Karam Daaboul

LG
4papers
36citations
Novelty59%
AI Score42

4 Papers

LGMay 20
CIG: Exploration via Conditional Information Gain

Tim Joseph, Marcus Fechner, Philipp Stegmaier et al.

Intrinsic rewards for exploration in reinforcement learning condition on different contexts: lifelong rewards score each transition against accumulated experience but ignore within-rollout redundancy; episodic rewards penalize intra-trajectory repetition but discard lifetime progress. Hybrid methods combine both signals through heuristic weights or require Gaussian-process dynamics that do not scale beyond low-dimensional state spaces. Trajectory-level information gain decomposes into per-step terms that condition on the replay buffer and rollout prefix simultaneously, but remains intractable for deep models. We derive the Conditional Information Gain (CIG) reward as a tractable surrogate: a log-determinant objective over an ensemble disagreement kernel whose Cholesky factorization yields causal per-step rewards that retain both conditioning sets while scaling to high-dimensional state spaces. We instantiate CIG in a model-based setting, where rollouts are short and within-rollout corrections remain largely unexplored. Across twelve tasks spanning discrete (MiniGrid) and continuous control (OGBench), in both clean and stochastic-distractor settings, CIG outperforms or matches prior exploration methods while remaining robust to stochastic distractors.

LGJun 20, 2024
Constrained Meta Agnostic Reinforcement Learning

Karam Daaboul, Florian Kuhm, Tim Joseph et al.

Meta-Reinforcement Learning (Meta-RL) aims to acquire meta-knowledge for quick adaptation to diverse tasks.
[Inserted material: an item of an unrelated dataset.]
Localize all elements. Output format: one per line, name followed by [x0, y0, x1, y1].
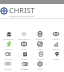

However, applying these policies in real-world environments presents a significant challenge in balancing rapid adaptability with adherence to environmental constraints. Our novel approach, Constraint Model Agnostic Meta Learning (C-MAML), merges meta learning with constrained optimization to address this challenge. C-MAML enables rapid and efficient task adaptation by incorporating task-specific constraints directly into its meta-algorithm framework during the training phase. This fusion results in safer initial parameters for learning new tasks. We demonstrate the effectiveness of C-MAML in simulated locomotion with wheeled robot tasks of varying complexity, highlighting its practicality and robustness in dynamic environments.

LGApr 14, 2021
Safe Continuous Control with Constrained Model-Based Policy Optimization

Moritz A. Zanger, Karam Daaboul, J. Marius Zöllner

The applicability of reinforcement learning (RL) algorithms in real-world domains often requires adherence to safety constraints, a need difficult to address given the asymptotic nature of the classic RL optimization objective. In contrast to the traditional RL objective, safe exploration considers the maximization of expected returns under safety constraints expressed in expected cost returns. We introduce a model-based safe exploration algorithm for constrained high-dimensional control to address the often prohibitively high sample complexity of model-free safe exploration algorithms. Further, we provide theoretical and empirical analyses regarding the implications of model-usage on constrained policy optimization problems and introduce a practical algorithm that accelerates policy search with model-generated data. The need for accurate estimates of a policy's constraint satisfaction is in conflict with accumulating model-errors. We address this issue by quantifying model-uncertainty as the expected Kullback-Leibler divergence between predictions of an ensemble of probabilistic dynamics models and constrain this error-measure, resulting in an adaptive resampling scheme and dynamically limited rollout horizons. We evaluate this approach on several simulated constrained robot locomotion tasks with high-dimensional action- and state-spaces. Our empirical studies find that our algorithm reaches model-free performances with a 10-20 fold reduction of training samples while maintaining approximate constraint satisfaction levels of model-free methods.

LGFeb 12, 2021
Generalizing Decision Making for Automated Driving with an Invariant Environment Representation using Deep Reinforcement Learning

Karl Kurzer, Philip Schörner, Alexander Albers et al.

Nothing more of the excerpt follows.